Records to use:
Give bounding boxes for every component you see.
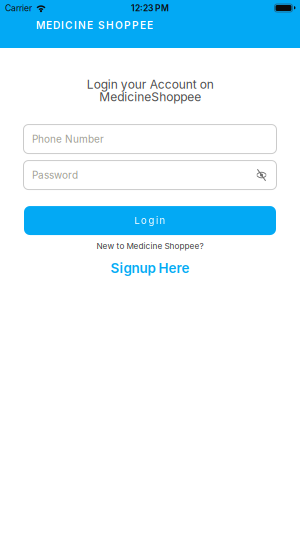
staticText: MEDICINE SHOPPEE xyxy=(36,19,153,31)
staticText: Login xyxy=(134,215,166,226)
staticText: New to Medicine Shoppee? xyxy=(96,241,204,251)
button[interactable]: Signup Here xyxy=(110,251,190,276)
staticText: 12:23 PM xyxy=(131,3,169,13)
staticText: Phone Number xyxy=(32,133,104,145)
staticText: Login your Account on MedicineShoppee xyxy=(86,77,214,104)
staticText: Signup Here xyxy=(110,260,190,276)
staticText: Carrier xyxy=(5,3,32,13)
button[interactable]: Show Password xyxy=(255,169,268,181)
textField[interactable]: Phone Number xyxy=(32,133,268,145)
button[interactable]: Login xyxy=(24,206,276,235)
secureTextField[interactable]: Password xyxy=(32,169,251,181)
staticText: Password xyxy=(32,169,78,181)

Problem: Read the data above and count the lines that include "Here". Answer only with the count.

Answer box: 2